Friday, May 24, 2013

"I don't know how you do it..."

Heh! SUCKAS! There is no secret. I'm sorry to disappoint you.

I hear that A LOT. The answer... I just do what I have to, to get through... and then I look back and wonder how I did it! The same way a lot of people do.

Comparison... it's a killer. It kills my self-esteem regularly. I'm betting it kills yours too. Well, STOP. Let me be the voice of reason. 

Here is the thing, we do it because we have to. When you're faced with a situation, you can either curl up in the fetal position like a crack head in withdrawal, walk away, or keep on keepin' on.

Quiting isn't in me. 

And while I'm flattered that people seem to think I'm capable and handle my little brood, rather well, they see a quick glimpse of what really goes on. 

They FAIL to see the many, many, moments of Crazy and the constant effort to control my very hormonal and out of control emotions. They fail to see the ridiculous way that I often LOSE that control and yell and scream at my kids because they just "won't shut the freak up". I'm not even going to pretend that they never get cussed at... they do. I'm MOST CERTAINLY NOT proud of it. I don't like it. I beat myself up over it all day long. They don't deliberately make my life miserable in those awful parts of the day.... well, sometimes they do... very purposely misbehave and do the complete opposite of what I say or ask... over and over and over.

 They are just kids... it's my job to teach them how to control themselves.. and ya know what? I realized the a little while back... that they act JUST like me. 

For example, the other day Jeffrey did something {I don't remember what, that's how unimportant and petty it was} but it made me SO MAD. To avoid screaming at him and in front of the kids I stormed into my bedroom, closed the door and unleashed whatever thoughts were in my head and needed out, out into my bedroom. 

Just an hour before, Bailey was upset about something, and would not calm down. I sent her to her room. She stormed into her room, slammed the door, and continued to scream out a monologue of frustration. 

BIG FREAKING SHOCKER. I'm clearly lacking in the example department. Why it took me so long to figure out why they can't just act like normal kids... well, I can be dense sometimes. 

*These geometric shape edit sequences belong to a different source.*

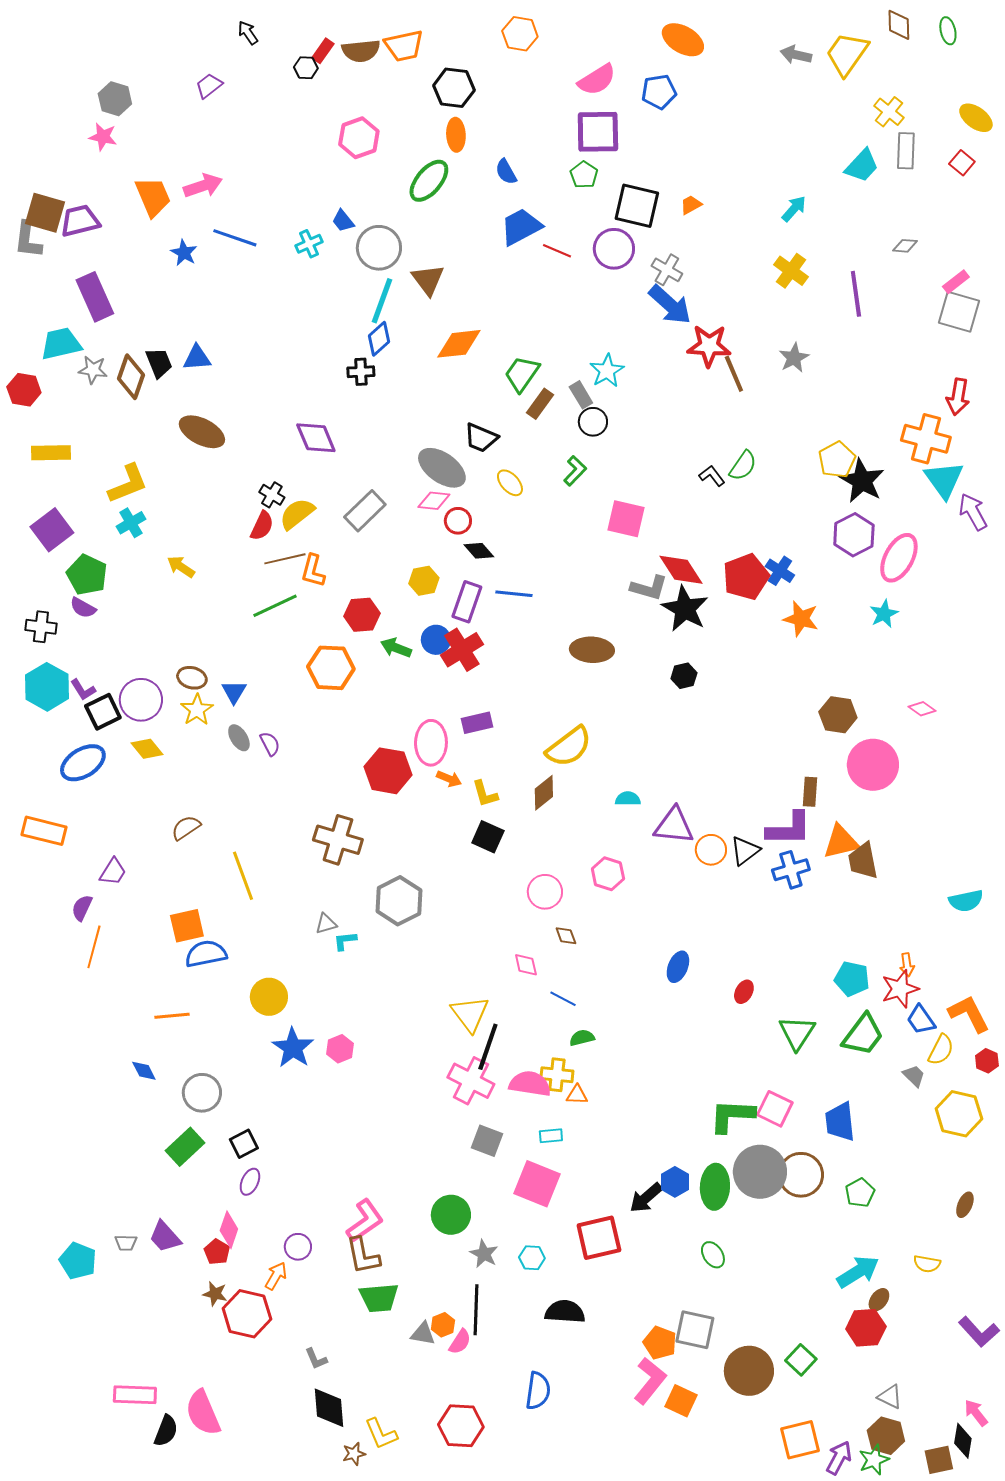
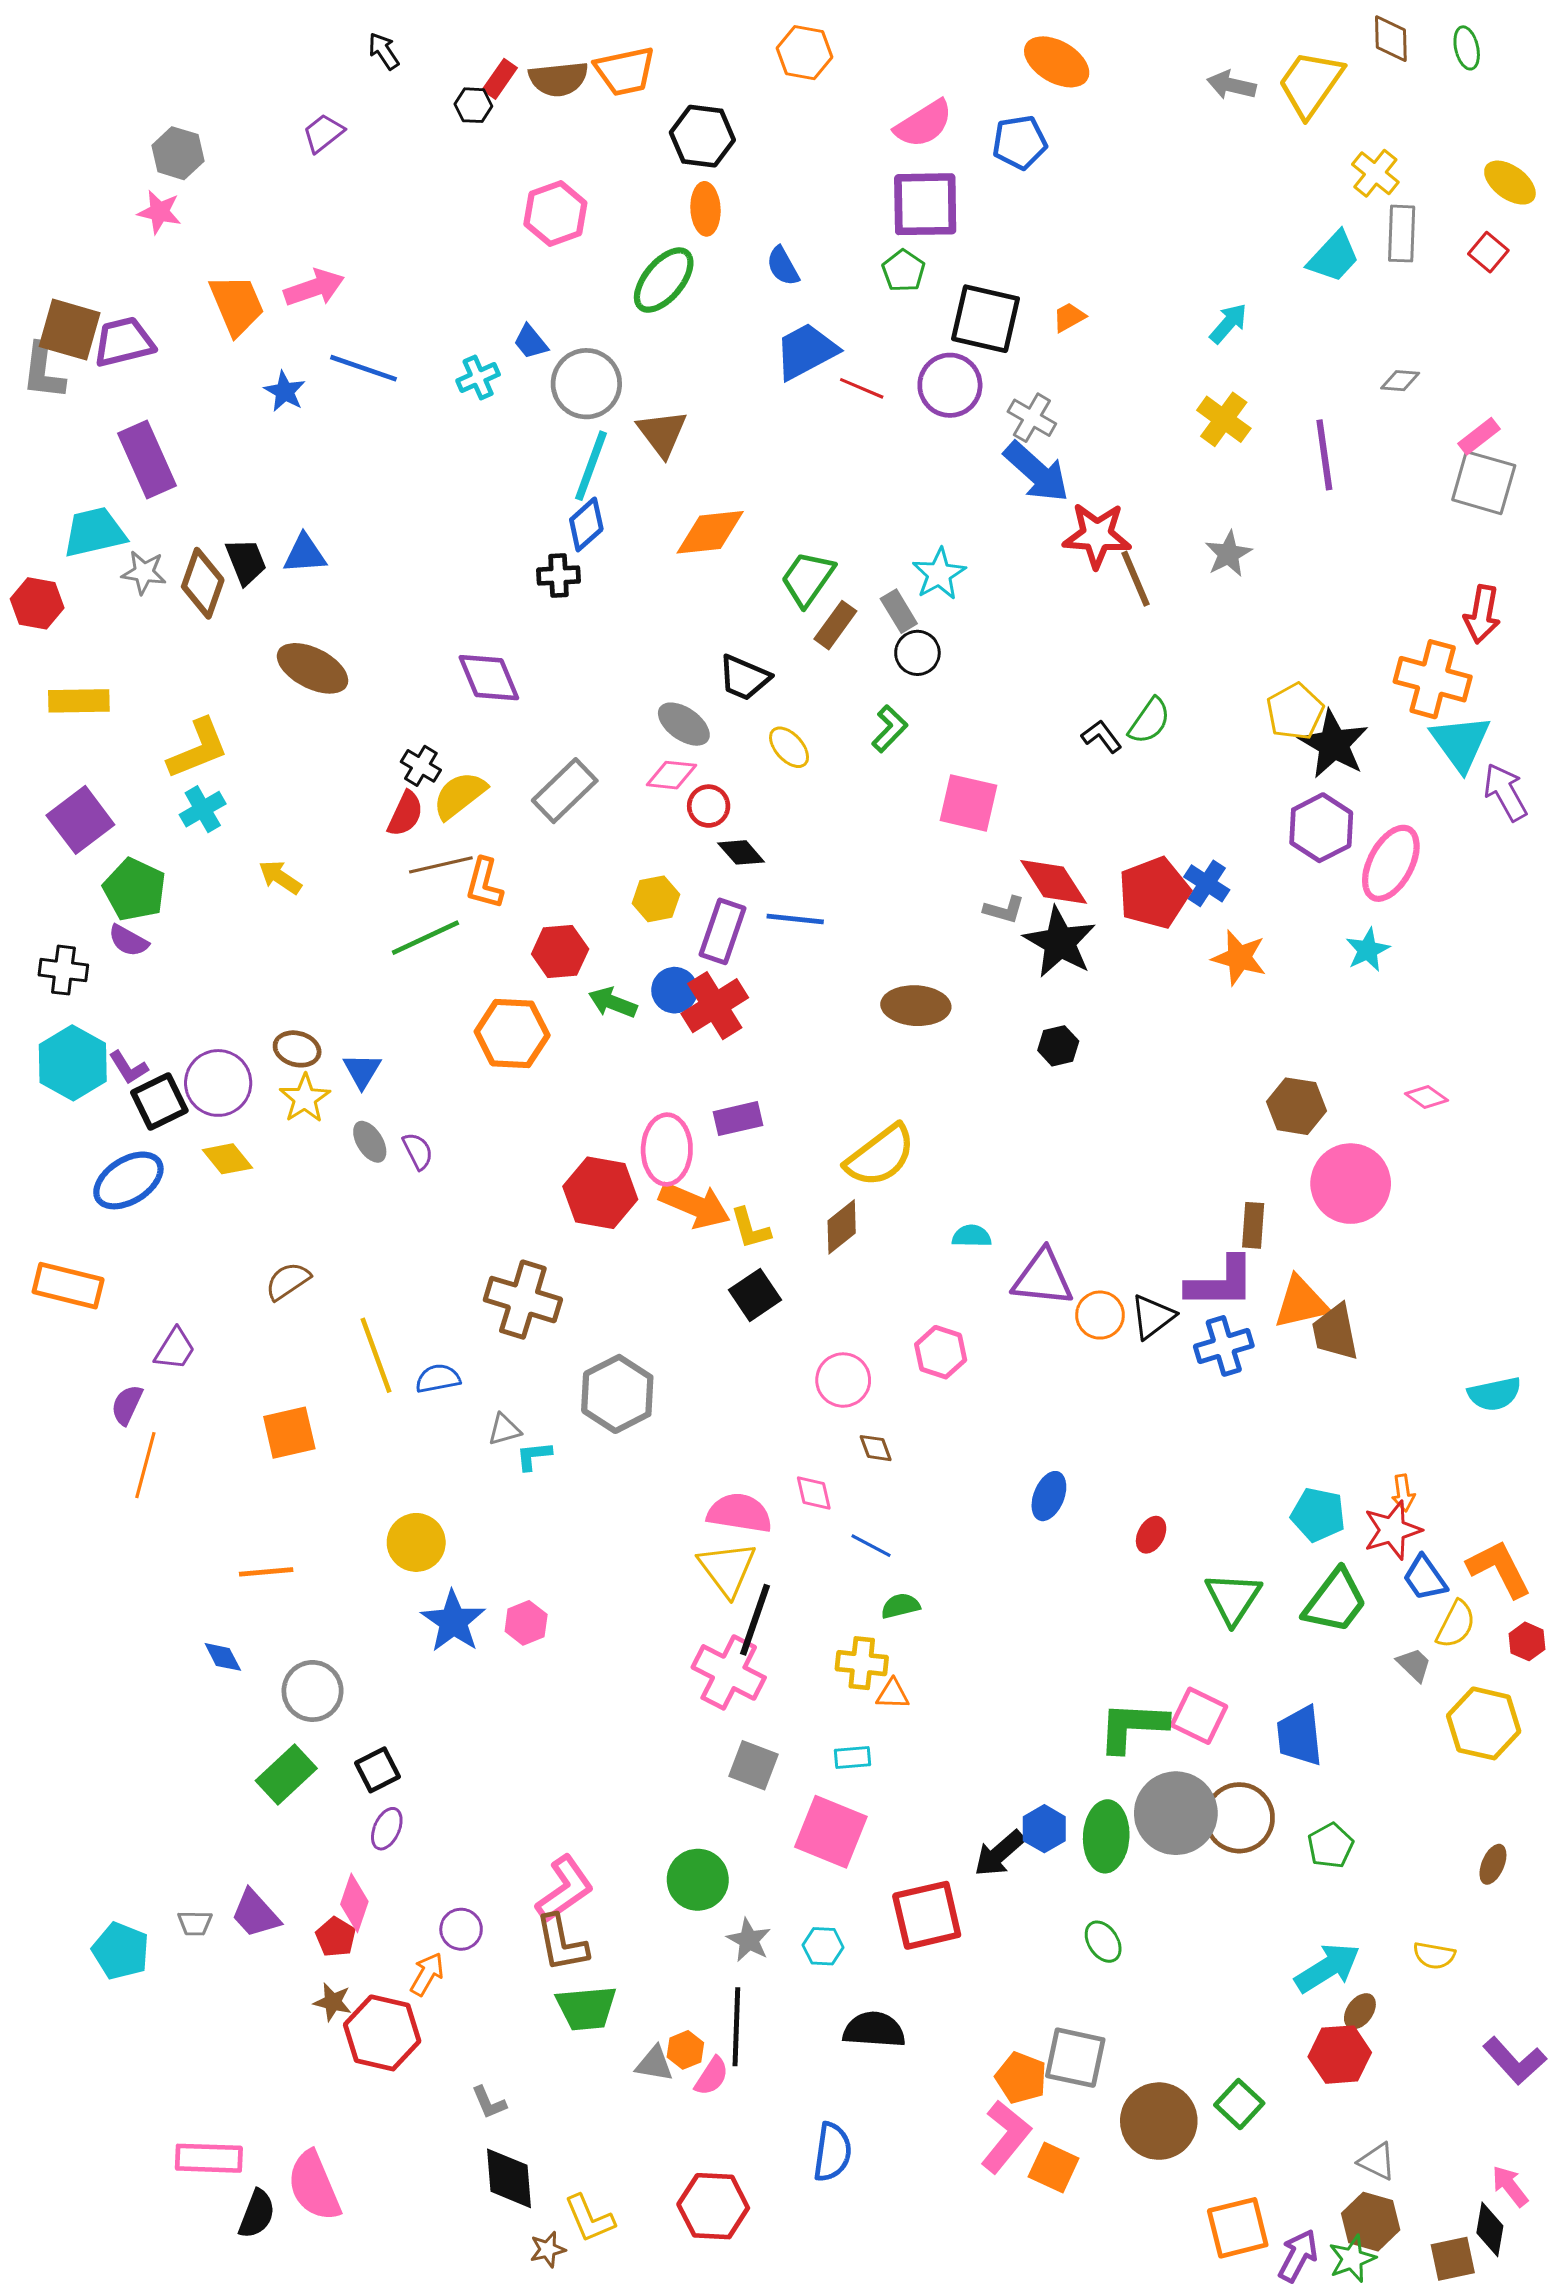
gray ellipse: (442, 468) -> (684, 724), size x0.7
gray L-shape: (649, 588) -> (1004, 910), size x0.7
orange arrow: (449, 779) -> (695, 1205), size x1.8
black square: (488, 837) -> (755, 1295), turned 32
blue semicircle: (206, 954) -> (438, 1378), moved, size x0.7
pink semicircle: (530, 1084) -> (740, 1513), moved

It is humbling, and makes me appreciate Jesus Christ and his immense sacrifice and atonement for my sins and shortcomings. That I can continually start new and repent and try harder every day to NOT be THAT mom... you know the white trash mom in the grocery store, that you wonder why she is being so harsh on her out of control kids.

I have my white trash moments regularly. Though, I have just as many moments that I impress myself and enable me to keep going. 

One of the tender mercies of parenting is the nature of children. They are loving, teachable, forgiving, and resilient. No wonder we are told in the scriptures to become as little children. 

I'm not sure what this rant is about any more. But all of you moms that think you can't do it, or couldn't handle it... yes, yes, you can. It make take time to get it right... and we all like to put on a facade, don't we. Stop comparing yourself. I saw a meme the other day that said: 

"The reason we struggle with insecurity, is because we compare our behind-the-scenes with everyone else's highlight reel."
   - Steve Furtick

So just stop it. It is what it is, and all you can do is try harder to be a little better. Stop comparing and have confidence in yourself and that Heavenly Father knows your abilities and potential. He typically has much better things in store for us than we would ever imagine for ourselves and he's always there waiting for us to ask for help. 

I'm not sure this even makes sense anymore... it's aaallllllll over the place. I'm a squirrel. Bailey gets that honestly, as well.

There. My rant for the month. Thanks for tuning in.